Exercise material:
━━━━━━━━━━━━━━━━━━━━━━━━━━━━━━

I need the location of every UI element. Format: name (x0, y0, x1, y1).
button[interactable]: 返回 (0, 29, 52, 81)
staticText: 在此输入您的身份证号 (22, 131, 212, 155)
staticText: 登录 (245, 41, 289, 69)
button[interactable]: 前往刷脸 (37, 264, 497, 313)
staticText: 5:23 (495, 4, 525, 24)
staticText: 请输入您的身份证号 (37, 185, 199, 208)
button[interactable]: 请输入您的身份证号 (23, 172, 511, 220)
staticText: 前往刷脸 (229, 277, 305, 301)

━━━━━━━━━━━━━━━━━━━━━━━━━━━━━━

Write every entry out again. Keep each one exact.

Expected output:
I need the location of every UI element. Format: name (x0, y0, x1, y1).
button[interactable]: 返回 (0, 29, 52, 81)
staticText: 在此输入您的身份证号 (22, 131, 212, 155)
staticText: 登录 (245, 41, 289, 69)
button[interactable]: 前往刷脸 (37, 264, 497, 313)
staticText: 5:23 (495, 4, 525, 24)
staticText: 请输入您的身份证号 (37, 185, 199, 208)
button[interactable]: 请输入您的身份证号 (23, 172, 511, 220)
staticText: 前往刷脸 (229, 277, 305, 301)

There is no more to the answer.